__TASK BRIEF__.
Only lines with the string "This" matter here; gather them from the material below.

** INFORMATION PROVIDED follows **

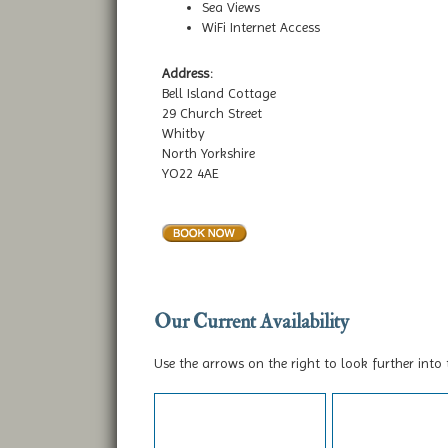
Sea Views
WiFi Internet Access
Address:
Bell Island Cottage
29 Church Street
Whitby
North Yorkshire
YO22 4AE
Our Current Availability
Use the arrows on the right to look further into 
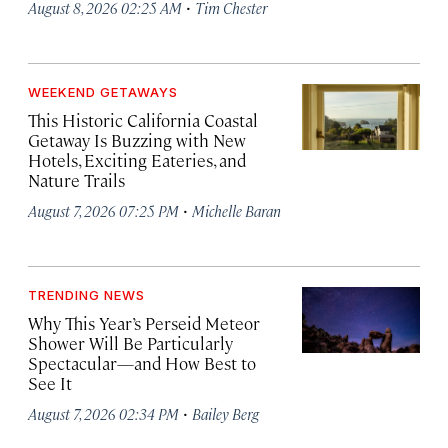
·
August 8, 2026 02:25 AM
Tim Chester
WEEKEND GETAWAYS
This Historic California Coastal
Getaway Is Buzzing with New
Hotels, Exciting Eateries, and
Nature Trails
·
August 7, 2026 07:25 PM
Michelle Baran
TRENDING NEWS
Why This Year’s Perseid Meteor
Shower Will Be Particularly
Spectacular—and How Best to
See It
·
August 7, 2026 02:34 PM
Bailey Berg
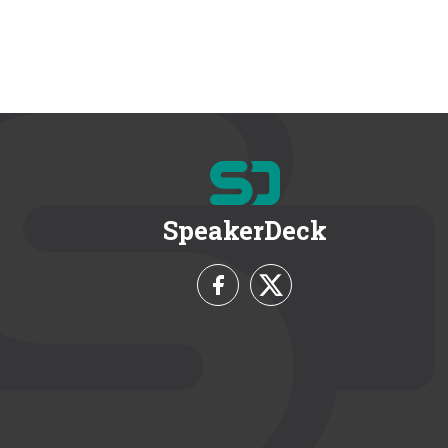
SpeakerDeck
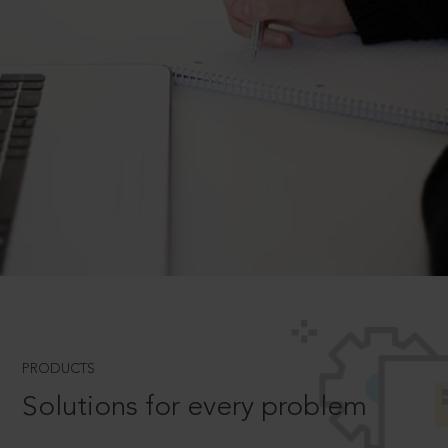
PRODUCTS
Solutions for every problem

** End of INFORMATION PROVIDED **
** INFORMATION PROVIDED follows **

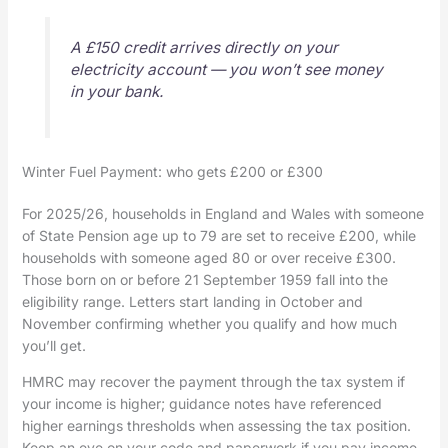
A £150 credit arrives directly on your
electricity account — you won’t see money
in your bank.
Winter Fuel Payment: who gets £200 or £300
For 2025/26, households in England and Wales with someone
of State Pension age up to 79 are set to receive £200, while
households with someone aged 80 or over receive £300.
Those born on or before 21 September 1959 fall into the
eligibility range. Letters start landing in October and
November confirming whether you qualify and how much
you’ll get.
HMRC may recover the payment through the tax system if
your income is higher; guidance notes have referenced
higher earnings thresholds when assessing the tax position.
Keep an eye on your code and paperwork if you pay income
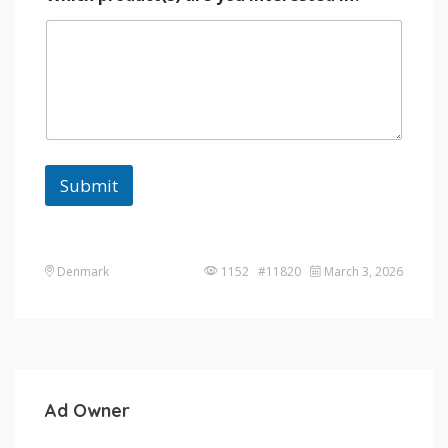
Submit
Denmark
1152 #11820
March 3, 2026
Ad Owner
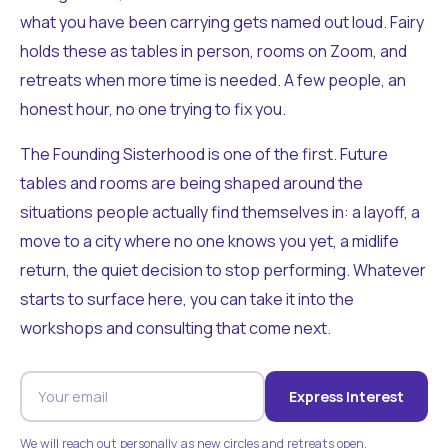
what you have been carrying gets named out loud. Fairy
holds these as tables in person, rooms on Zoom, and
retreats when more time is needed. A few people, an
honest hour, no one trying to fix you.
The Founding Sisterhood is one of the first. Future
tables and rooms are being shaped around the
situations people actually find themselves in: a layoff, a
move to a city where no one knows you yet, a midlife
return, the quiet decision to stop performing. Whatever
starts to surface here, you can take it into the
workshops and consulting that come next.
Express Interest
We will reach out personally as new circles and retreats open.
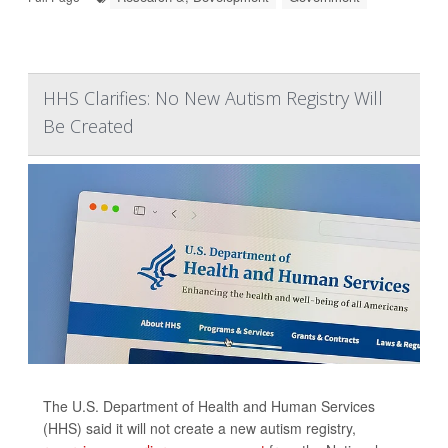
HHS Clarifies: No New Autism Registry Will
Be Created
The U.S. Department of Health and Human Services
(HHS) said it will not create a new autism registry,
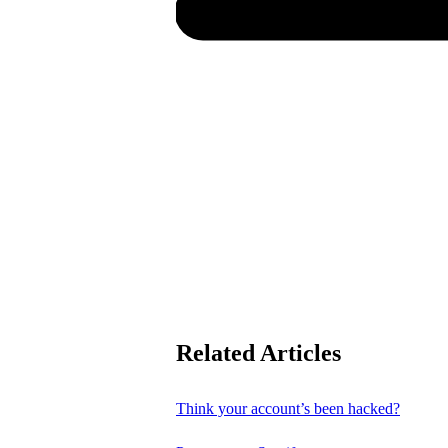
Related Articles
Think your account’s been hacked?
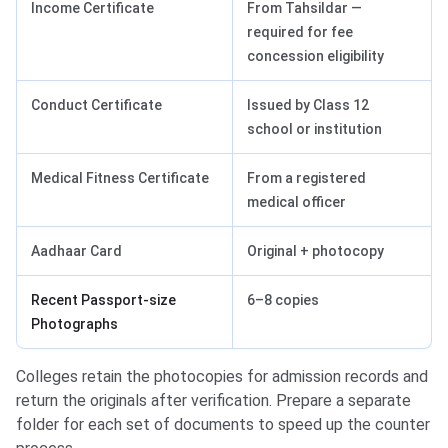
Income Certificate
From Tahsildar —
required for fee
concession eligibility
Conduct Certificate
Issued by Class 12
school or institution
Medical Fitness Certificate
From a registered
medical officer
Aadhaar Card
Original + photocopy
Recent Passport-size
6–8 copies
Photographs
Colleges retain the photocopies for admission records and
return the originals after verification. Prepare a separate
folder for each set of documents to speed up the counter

** End of INFORMATION PROVIDED **

__PROBLEM SOLUTION__.
This Historic California Coastal
Why This Year’s Perseid Meteor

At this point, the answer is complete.